Royal Marine who jumped on grenade awarded George Cross
A Royal Marine is to receive the highest award for gallantry after jumping on a hand grenade to save the lives of three of his comrades.

By Thomas Harding Defence Correspondent
Last Updated: 5:19PM BST 23 Jul 2008

Royal Marine Matthew Croucher, from Birmingham, 'fully expected' to lose a limb but was willing to make the sacrifice 'if I could keep my torso and head intact'
L/Cpl Matthew Croucher will become part of a select of group of just 20 living George Cross holders when the Queen awards him the medal, which is given for acts showing the same level of heroism as the Victoria Cross.

The Marine had less than seven seconds to make up his mind on whether to risk sacrificing his own life to save his friends when the hand grenade rolled onto the ground during an operation in Afghanistan earlier this year.

Without hesitating he chose to chance death and save his three fellow Royal Marines.

Now he has been awarded the George Cross, the highest decoration for bravery while not in the face of the enemy, which is surpassed only by the award of the Victoria Cross for thehighest level of bravery in the face of the enemy.

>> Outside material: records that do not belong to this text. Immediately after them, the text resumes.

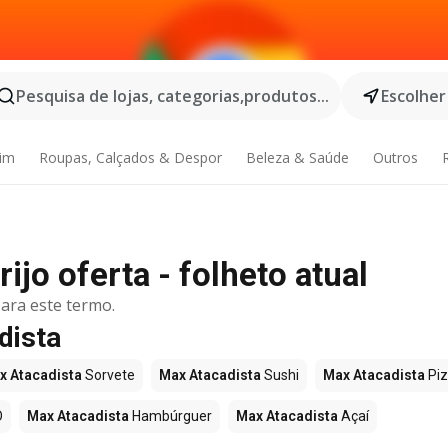
Pesquisa de lojas, categorias,produtos...
Escolher
dim
Roupas, Calçados & Despor
Beleza & Saúde
Outros
ijo oferta - folheto atual
ara este termo.
dista
x Atacadista
Sorvete
Max Atacadista
Sushi
Max Atacadista
Pi
O
Max Atacadista
Hambúrguer
Max Atacadista
Açaí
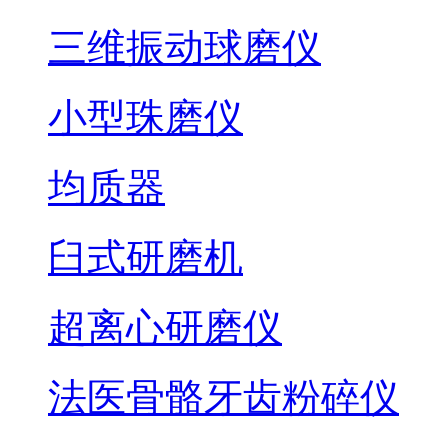
三维振动球磨仪
小型珠磨仪
均质器
臼式研磨机
超离心研磨仪
法医骨骼牙齿粉碎仪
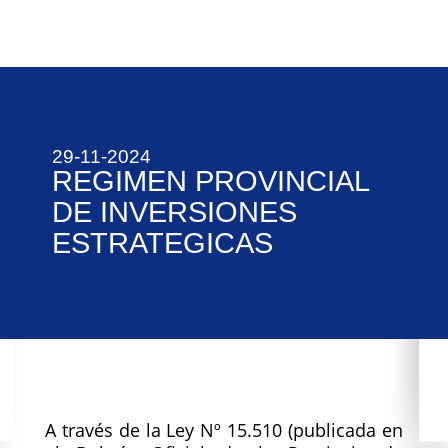
29-11-2024
REGIMEN PROVINCIAL
DE INVERSIONES
ESTRATEGICAS
A través de la Ley Nº 15.510 (publicada en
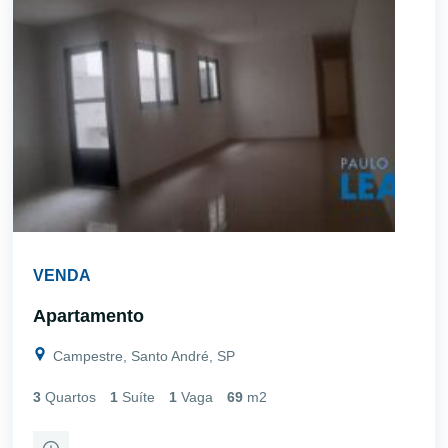
VENDA
Apartamento
Campestre, Santo André, SP
3
Quartos
1
Suíte
1
Vaga
69
m2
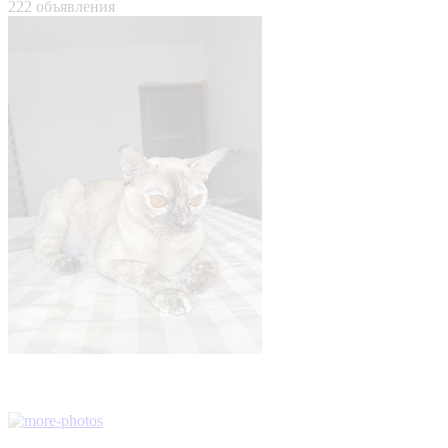
222 объявления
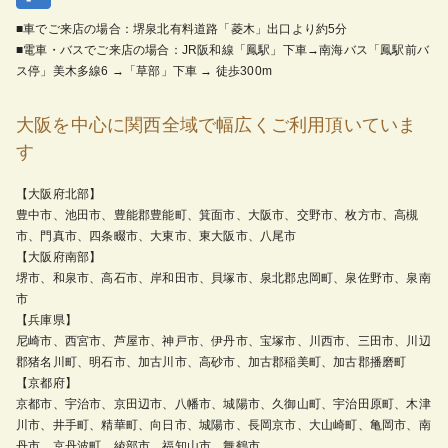
■車でご来店の場合：堺泉北有料道路「菱木」出口より約5分
■電車・バスでご来店の場合：JR阪和線「鳳駅」下車→南海バス「鳳駅前バ
ス停」美木多線6 →「草部」下車 → 徒歩300m
大阪を中心に関西全域で幅広くご利用頂いていま
す
【大阪府北部】
豊中市、池田市、豊能郡豊能町、箕面市、大阪市、交野市、枚方市、高槻
市、門真市、四条畷市、大東市、東大阪市、八尾市
【大阪府南部】
堺市、和泉市、高石市、岸和田市、貝塚市、泉北郡忠岡町、泉佐野市、泉南
市
【兵庫県】
尼崎市、西宮市、芦屋市、神戸市、伊丹市、宝塚市、川西市、三田市、川辺
郡猪名川町、明石市、加古川市、高砂市、加古郡稲美町、加古郡播磨町
【京都府】
京都市、宇治市、京田辺市、八幡市、城陽市、久御山町、宇治田原町、木津
川市、井手町、精華町、向日市、城陽市、長岡京市、大山崎町、亀岡市、南
丹市、京丹波町、綾部市、福知山市、舞鶴市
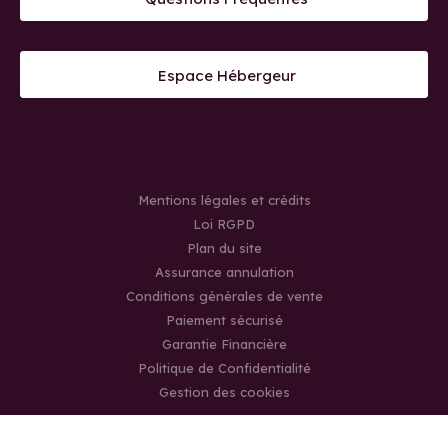
Espace Hébergeur
Mentions légales et crédits
Loi RGPD
Plan du site
Assurance annulation
Conditions générales de vente
Paiement sécurisé
Garantie Financière
Politique de Confidentialité
Gestion des cookies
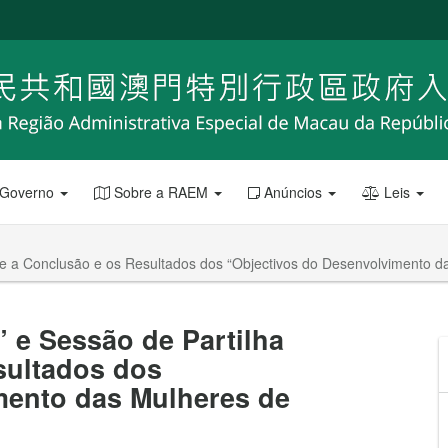
 Governo
Sobre a RAEM
Anúncios
Leis
re a Conclusão e os Resultados dos “Objectivos do Desenvolvimento 
 e Sessão de Partilha
sultados dos
mento das Mulheres de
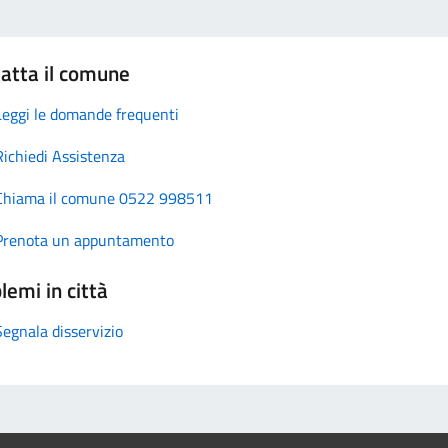
atta il comune
Leggi le domande frequenti
Richiedi Assistenza
Chiama il comune 0522 998511
Prenota un appuntamento
lemi in città
Segnala disservizio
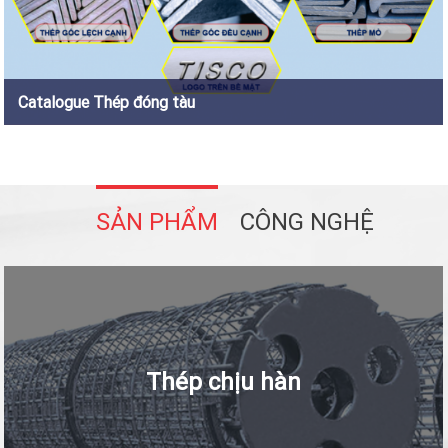
Catalogue Thép đóng tàu
SẢN PHẨM
CÔNG NGHỆ
Thép chịu hàn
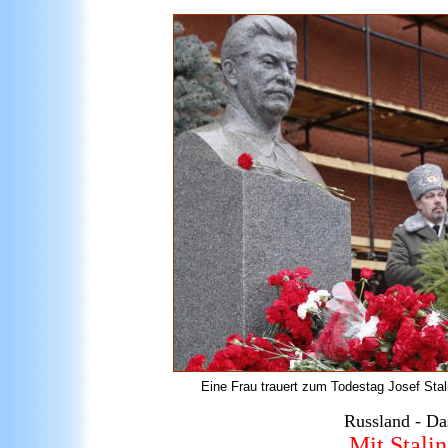
Eine Frau trauert zum Todestag Josef Sta
Russland -
Da
Mit Stali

"It was a case of either having four of us as fatalities or badly wounded-or one," he said after the incident last February in Helmand province

L/Cpl Croucher, 24, was part of a company of 40 Commando sent to investigate a suspected Taliban bomb-making factory near the town of Sangin when he set off the trip-wire booby-trap that unleashed the deadly grenade.

"I thought, 'I've set this bloody thing off and I'm going to do whatever it takes to protect the others,'" he said.

The Marine then shouted "Grenade. Take cover" to three men close to the bomb.

"I knew a grenade like this has a killing circumference of about five metres," he said. "I'd been through this scenario in my mind and realised there was nowhere to take cover-there's no point running off because you're going to catch shrapnel.

"The lads behind me would have caught a lot too."

The serviceman, from Birmingham, "fully expected" to lose a limb but was willing to make the sacrifice "if I could keep my torso and head intact".

He dived onto the floor, rolled over and used his backpack - containing a 66mm rocket, a large lithium battery and medical kit - to cover the lethal shrapnel fragments from the coming blast.

When the bang went off he was thrown through the air and suffered just a nose bleed.

"It took 30 seconds before I realised I was definitely not dead," he said.

The astonished Marines looked on as L/Cpl Croucher's body armour and backpack shielded everyone from the blast which caused a few cuts and bruises.

L/Cpl Croucher was examined by a medic who recommended he should be evacuated but the Marine, who has completed three tours of Iraq, was determined to stay to fight the Taliban and within an hour had shot an insurgent approaching their position.

In an earlier instance of bravery the Marine attended a comrade shot in the chest preventing his lungs from collapsing while under fire for 45 minutes.

"Bullets were landing everywhere and at one stage a rocket-propelled grenade landed three metres from us. It injured four other guys," he later said.

L/Cpl Croucher has kept his backpack as a trophy of the day he "beat the grim reaper".

"When I see it I'm constantly reminded how lucky I am," he said.